The A check is a frequent inspection (often weekly) that can usually be accomplished in a single shift by a crew of mechanics. This check performs certain functional tests of instruments, exterior lights, filter changes, servicing landing gear, checking cabin emergency equipment, etc.
The B check is an intermediate frequency inspection (often monthly) that is more comprehensive than the A check, but does not require significant disassembly. More systems are tested and some stuctural inspections may be incorporated. This check can typically be accomplished in 1-2 shifts.
The C check is a heavy maintenance visit that occurs roughly every 3,000 flight hours (remember this varies by operator). Depending on the operator's program, this may take from 5-30 days to accomplish. It is common for operators to tailor their program to take advantage of this down time by scheduling other inspections concurrently, so portions of the SID (structural inspections) along with the C check.
The D check is essentially an overhaul. These inspections generally incorporate most, or all, of lower level inspections and all the structural inspections. This type check may require up to 75 days, depending on the aircraft and the intensity of the maintenance requirements. Not all operators have a separate D check, but rather segment the items in a D check and accomplish these items incrementally during the C checks. When a cycle of C checks is complete, the requirements of the D check have been met.

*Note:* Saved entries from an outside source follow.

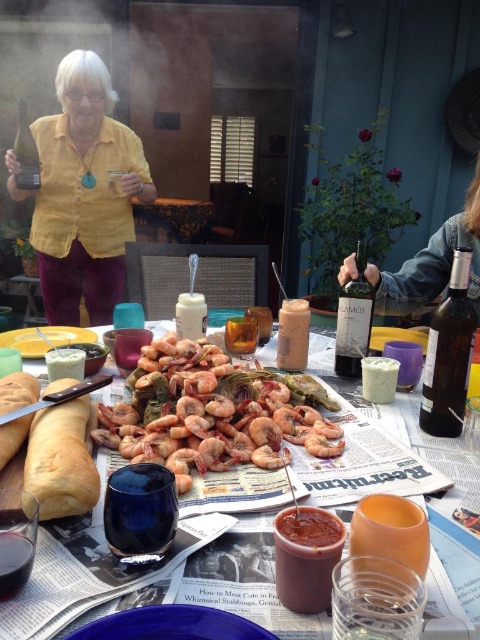 Question: Which of the following is the farthest from the observer?

Choices:
 (A) brown matte bread at lower left
 (B) wooden table at center

Answer: (B)

Question: Which object is positioned farthest from the brown matte bread at lower left?

Choices:
 (A) green glass bottle at upper left
 (B) dark glass bottle at right

Answer: (A)

Question: Which point is closer to the camera?

Choices:
 (A) (67, 404)
 (B) (361, 308)

Answer: (A)

Question: Does wooden table at center appear on the left side of white matte platter at center?

Choices:
 (A) yes
 (B) no

Answer: (A)

Question: Is dark glass bottle at right thinner than green glass bottle at upper left?

Choices:
 (A) yes
 (B) no

Answer: (A)

Question: Does denim jacket at right have a larger size compared to green glass bottle at upper left?

Choices:
 (A) no
 (B) yes

Answer: (B) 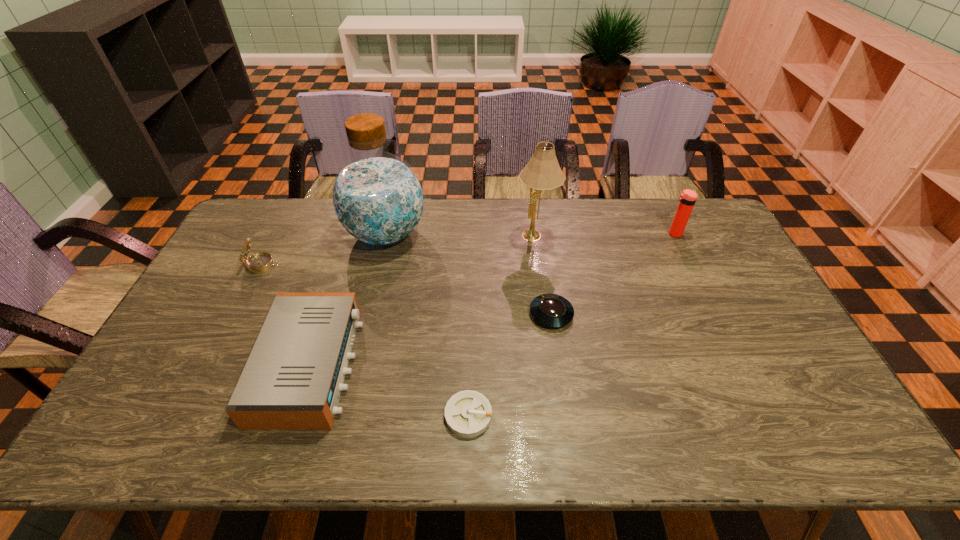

The other letter designations you listed need to be tied to the operator to be sure of their scope of work.
NKP S2 From United States of America, joined Dec 1999, 1714 posts, RR: 5
Reply 3, posted (14 years 6 months 2 weeks 4 days 16 hours ago) and read 1176 times:
The above description was very good. It should be noted that checks are comprehensive in that they superscede one another-- The items on an "A" are included on a "B" and so on. ------ It cannot be stresed enough that checks vary in scope and interval from airline to airline. The minimum requirements are often exceeded by most airlines "on the up and up".
Tom2katie From , joined Dec 1969, posts, RR:
Reply 4, posted (14 years 6 months 2 weeks 3 days 8 hours ago) and read 1147 times:
The info about the letter checks (a,b,....) is right on. The other checks you listed are probably specific to some airlines particular maintenance program with the exception of the SID inspection. These are a part of the FAA's aging aircraft mandate and stand for 'structural integrity defect' inspections. They usually deal with cracks or corrosion in specific areas of know failures. They come up at regular intervals usually based on Aircraft total time or cycles. In addition to these, you also can have a AAIP, CAP, CAMP and so on inspection program. Each airline incorporates their own program which is then accepted (not approved) by the FAA. Hope this helps.